EXERCISE.
Taking the entries below, transcribe only the lines starting with the one with "Vhodné na plyn, na" and going on through the one with "Ver todos...", exactly as written, without the pictures.

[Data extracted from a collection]

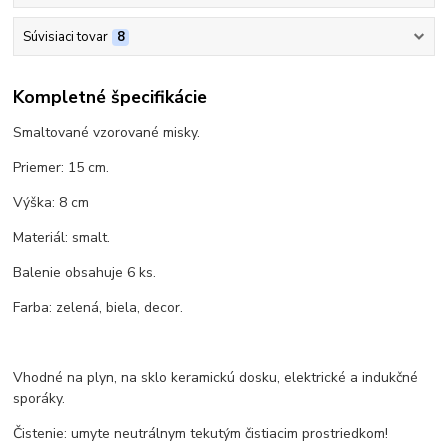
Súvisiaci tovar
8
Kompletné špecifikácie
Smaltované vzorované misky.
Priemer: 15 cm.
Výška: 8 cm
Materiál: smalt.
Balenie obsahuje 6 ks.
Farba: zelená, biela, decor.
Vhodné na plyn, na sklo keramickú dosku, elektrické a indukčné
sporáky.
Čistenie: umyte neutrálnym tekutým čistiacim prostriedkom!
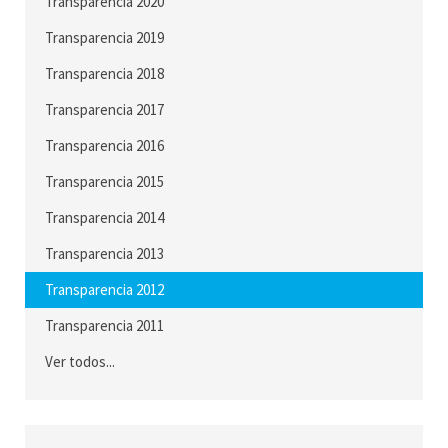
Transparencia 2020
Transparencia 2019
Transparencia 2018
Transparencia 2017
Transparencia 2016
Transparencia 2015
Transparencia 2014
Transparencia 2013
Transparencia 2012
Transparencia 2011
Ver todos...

==

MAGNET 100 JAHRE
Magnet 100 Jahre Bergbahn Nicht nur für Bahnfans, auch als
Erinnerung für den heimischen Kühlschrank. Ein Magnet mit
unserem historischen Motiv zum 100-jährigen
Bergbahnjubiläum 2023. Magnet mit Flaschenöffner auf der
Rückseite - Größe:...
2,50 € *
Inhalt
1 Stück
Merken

---

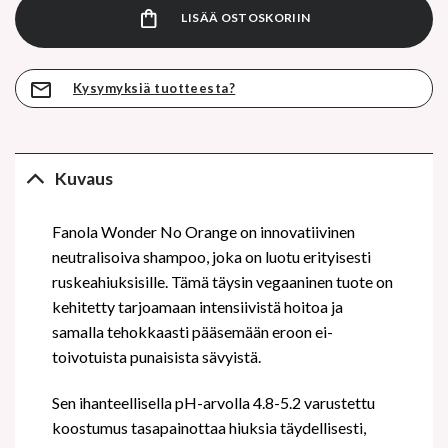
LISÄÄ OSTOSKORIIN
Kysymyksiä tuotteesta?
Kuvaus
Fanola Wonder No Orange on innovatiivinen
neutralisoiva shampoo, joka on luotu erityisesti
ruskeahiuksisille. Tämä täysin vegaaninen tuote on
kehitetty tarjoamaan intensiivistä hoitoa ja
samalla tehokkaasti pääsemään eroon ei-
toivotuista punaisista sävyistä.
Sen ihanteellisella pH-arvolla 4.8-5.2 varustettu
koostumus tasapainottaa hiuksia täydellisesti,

RESPONSE.
Vhodné na plyn, na sklo keramickú dosku, elektrické a indukčné
sporáky.
Čistenie: umyte neutrálnym tekutým čistiacim prostriedkom!
Transparencia 2020
Transparencia 2019
Transparencia 2018
Transparencia 2017
Transparencia 2016
Transparencia 2015
Transparencia 2014
Transparencia 2013
Transparencia 2012
Transparencia 2011
Ver todos...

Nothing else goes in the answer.